See, that's exactly what I was talking about! That Olds looks so much better in the solid gold paint Rik posted. Still not a ravishing beauty in my eyes, but I would spend more time looking at it.
I got to see it years back in Syracuse , I still like it but I would definately rework it back to its original state if it was my car. These ugly cars still hold there place in kustom history, especially if they managed to survive to this day, ugly or not I just cant hate them
I like the 50-60s aero spaced-out cars. Granted some of them can be a little funky. But they were influential. 1955_Ford_LaTosca concept car.
I KNEW I recognized that look! Well said. I think it's OK to say that these guys missed the mark sometimes. Anyone in a creative field can miss from time to time. That's what pushing the envelope is about. I think that's why the masters are remembered (fairly) for their best works. It's the "ugly" ones that let us know they were working hard, because even for the best "beautiful" wasn't automatic.

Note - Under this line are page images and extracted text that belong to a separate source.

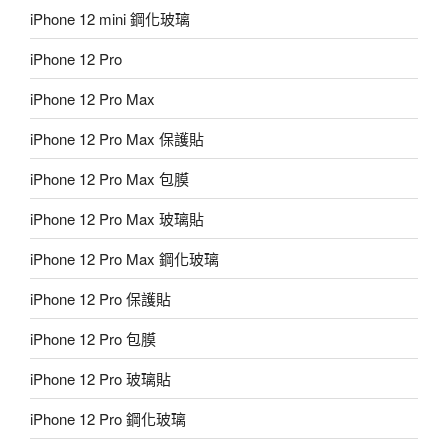
iPhone 12 mini 鋼化玻璃
iPhone 12 Pro
iPhone 12 Pro Max
iPhone 12 Pro Max 保護貼
iPhone 12 Pro Max 包膜
iPhone 12 Pro Max 玻璃貼
iPhone 12 Pro Max 鋼化玻璃
iPhone 12 Pro 保護貼
iPhone 12 Pro 包膜
iPhone 12 Pro 玻璃貼
iPhone 12 Pro 鋼化玻璃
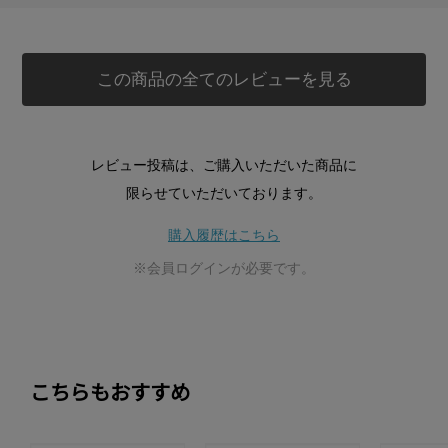
この商品の全てのレビューを見る
レビュー投稿は、ご購入いただいた商品に
限らせていただいております。
購入履歴はこちら
※会員ログインが必要です。
こちらもおすすめ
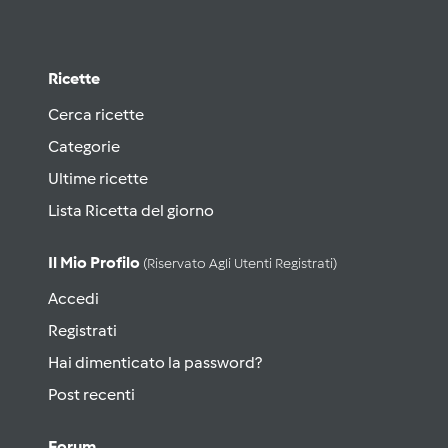
Ricette
Cerca ricette
Categorie
Ultime ricette
Lista Ricetta del giorno
Il Mio Profilo
(riservato Agli Utenti Registrati)
Accedi
Registrati
Hai dimenticato la password?
Post recenti
Forum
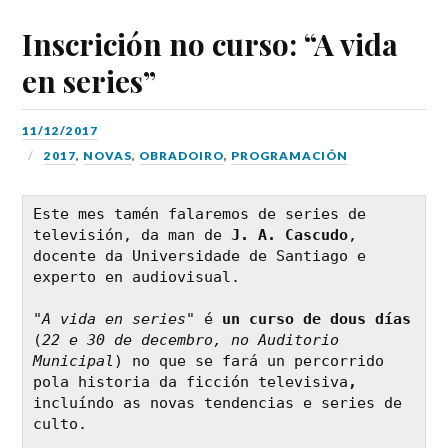
Inscrición no curso: “A vida
en series”
11/12/2017
2017
,
NOVAS
,
OBRADOIRO
,
PROGRAMACIÓN
Este mes tamén falaremos de series de 
televisión, da man de 
J. A. Cascudo
, 
docente da Universidade de Santiago e 
experto en audiovisual. 

"A vida en series"
 é 
un curso de
dous días
(
22 e 30 de decembro, no Auditorio 
Municipal
) no que se fará un percorrido 
pola historia da ficción televisiva
,
incluíndo as novas tendencias e series de 
culto.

Ok, here's an example of a car that's not too bad but still didn't quite hit the mark. The ideas were great. The double-tunneled tail and headlights, nice touch and too much at the same time. Clearly this version looks better w/out the Vette-esque rear gl***. If the light tunnels had been pulled back just a bit, well, maybe 1/2 of what they are, there'd be a lot more balance to the look. She's a victim of "If some's good, more's better", but I think not. Molded bumpers, tube grilles, chopped, overall way better than some of the other examples shown. 37kid, no I don't think that's a real Facel front end, nor do I think they're ugly. 39-40 Fords are lovely too. Mix the 2? I think not, but then again it wasn't built for me. I also agree that even the best of the best built some dogs, and especially the thought that they learned from them as well. Many of these cars were built during the dark days of kustoms. We got through it, we also got through the "easter egg" paints of the late 80s thru early 90s.